The History Of Driving While Black

I’ve written before about why I don’t collect Black Americana; as a white chick, I don’t feel I have the right to document such history. (I’ll stick with documenting women’s lives with my collecting, thank you.) But since collecting the history of oppressed people intrigues me, I really enjoyed this article about David Pilgrim’s collection which will soon be on display at the grand opening of the Jim Crow Museum of Racist Memorabilia on April 26th at Michigan’s Ferris University.

I love a good story about collecting, and Pilgrim’s begins thus:

David Pilgrim was 12 years old when he bought his first racist object at a flea market: a saltshaker in the shape of a Mammy. As a young black boy growing up in Mobile, Alabama, he’d seen similar knick-knacks in the homes of friends and neighbors, and he instinctively hated them. As soon as he handed over his money, he threw his purchase to the ground and shattered it into pieces.

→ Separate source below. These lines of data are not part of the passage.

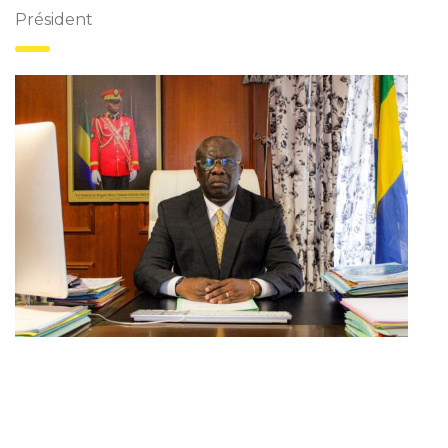
Président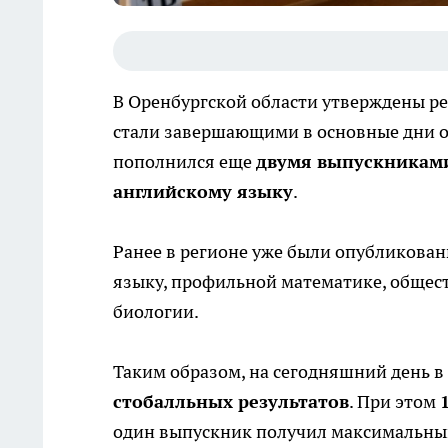
В Оренбургской области утверждены р
стали завершающими в основные дни о
пополнился еще
двумя выпускникам
английскому языку
.
Ранее в регионе уже были опубликованы
языку, профильной математике, общес
биологии.
Таким образом, на сегодняшний день 
стобалльных результатов
. При этом
один выпускник получил максимальный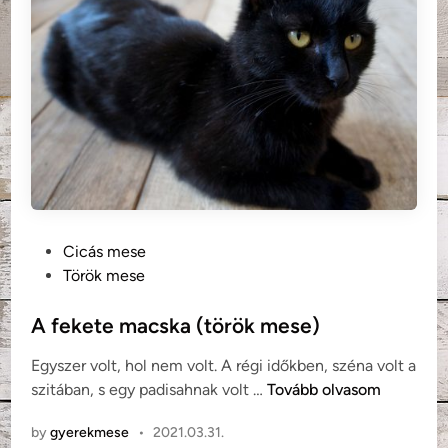
l
,
p
a
l
o
t
a
(
t
P
Cicás mese
ö
o
Török mese
r
s
ö
t
A fekete macska (török mese)
k
e
n
Egyszer volt, hol nem volt. A régi időkben, széna volt a
d
é
A
szitában, s egy padisahnak volt …
Tovább olvasom
i
p
f
n
m
by
gyerekmese
•
2021.03.31.
e
e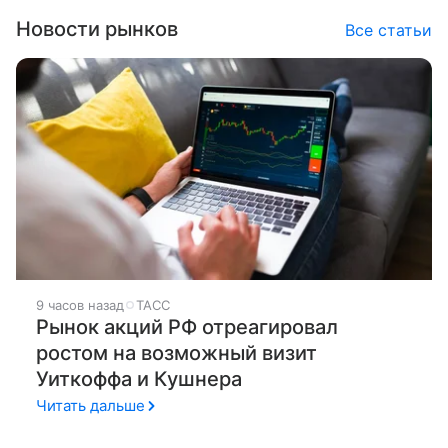
Новости рынков
Все статьи
9 часов назад
ТАСС
Рынок акций РФ отреагировал
ростом на возможный визит
Уиткоффа и Кушнера
Читать дальше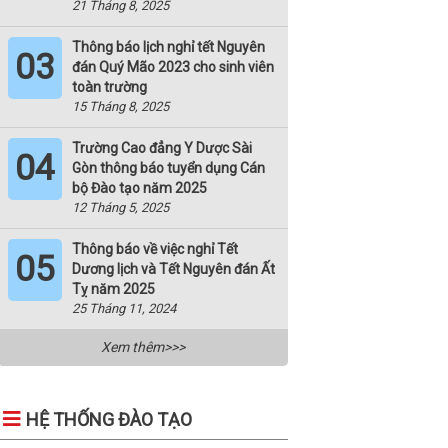
21 Tháng 8, 2025
Thông báo lịch nghỉ tết Nguyên
03
đán Quý Mão 2023 cho sinh viên
toàn trường
15 Tháng 8, 2025
Trường Cao đẳng Y Dược Sài
04
Gòn thông báo tuyển dụng Cán
bộ Đào tạo năm 2025
12 Tháng 5, 2025
Thông báo về việc nghỉ Tết
05
Dương lịch và Tết Nguyên đán Ất
Tỵ năm 2025
25 Tháng 11, 2024
Xem thêm>>>
HỆ THỐNG ĐÀO TẠO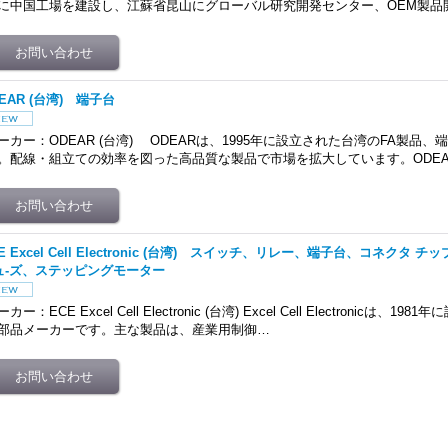
に中国工場を建設し、江蘇省昆山にグローバル研究開発センター、OEM製品
EAR (台湾) 端子台
ーカー：ODEAR (台湾) ODEARは、1995年に設立された台湾のFA製品
。配線・組立ての効率を図った高品質な製品で市場を拡大しています。ODE
E Excel Cell Electronic (台湾) スイッチ、リレー、端子台、コネクタ
ュ-ズ、ステッピングモーター
カー：ECE Excel Cell Electronic (台湾) Excel Cell Electronicは
部品メーカーです。主な製品は、産業用制御…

But it get’s really interesting when Jennie Rothenberg Gritz, an Atlantic senior editor who wrote the piece and interviewed the collector, asked Pilgrim about his progression from destroying the objects to collecting them:

I went to a historically black college, Jarvis Christian College in Texas, and in addition to teaching the usual math and science, our professors would tell us stories of Jim Crow. One day, one of my professors came into the classroom with a chauffer’s cap. He set the hat down and asked what historical significance it had.

Now, the obvious answer was that blacks were denied many opportunities, and chauffeuring was one of the few jobs open to them. But that was not right answer. He told us that a lot of professional middle-class blacks in those days always traveled with a chauffer’s hat. The reason: If they were driving a nice new car through a small southern town, they didn’t want police officers, or any other whites, to know the car belonged to them.

I remember that story so vividly. No object has any meaning other than what we assign to it. But that was an incredible meaning to assign to an object that, on the surface, had little to do with racism.

This is not only proof of my theory about using collectibles to teach, but it shows just how old the problem of Driving While Black really is.